* **Action item**: Where a line below holds the string "times", that line goes into the answer.
--
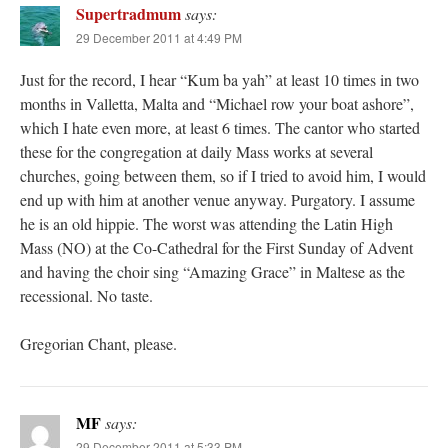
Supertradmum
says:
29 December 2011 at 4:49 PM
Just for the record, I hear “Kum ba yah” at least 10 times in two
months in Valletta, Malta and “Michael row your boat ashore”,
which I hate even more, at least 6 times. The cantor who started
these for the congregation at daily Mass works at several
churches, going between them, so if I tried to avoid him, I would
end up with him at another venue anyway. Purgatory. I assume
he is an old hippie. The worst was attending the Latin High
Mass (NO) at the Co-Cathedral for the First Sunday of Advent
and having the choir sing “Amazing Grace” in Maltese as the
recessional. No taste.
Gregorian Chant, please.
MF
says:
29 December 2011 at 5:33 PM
--
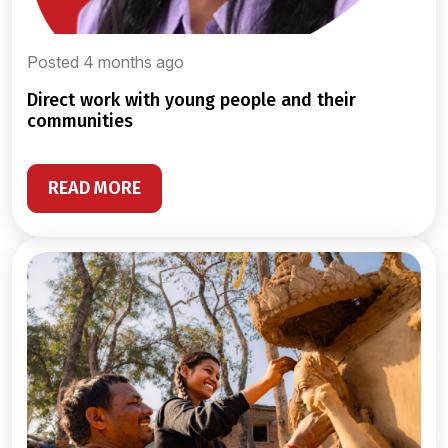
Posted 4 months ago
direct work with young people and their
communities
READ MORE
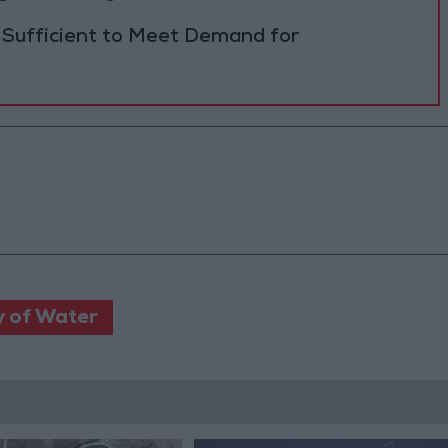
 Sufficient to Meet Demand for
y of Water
--
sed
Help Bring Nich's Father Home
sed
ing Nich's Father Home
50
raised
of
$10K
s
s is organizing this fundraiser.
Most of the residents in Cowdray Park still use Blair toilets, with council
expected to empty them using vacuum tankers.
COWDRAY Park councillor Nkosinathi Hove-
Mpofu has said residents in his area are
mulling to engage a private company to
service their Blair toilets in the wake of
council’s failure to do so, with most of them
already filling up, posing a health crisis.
--
* **Response to this task**:
Just for the record, I hear “Kum ba yah” at least 10 times in two
which I hate even more, at least 6 times. The cantor who started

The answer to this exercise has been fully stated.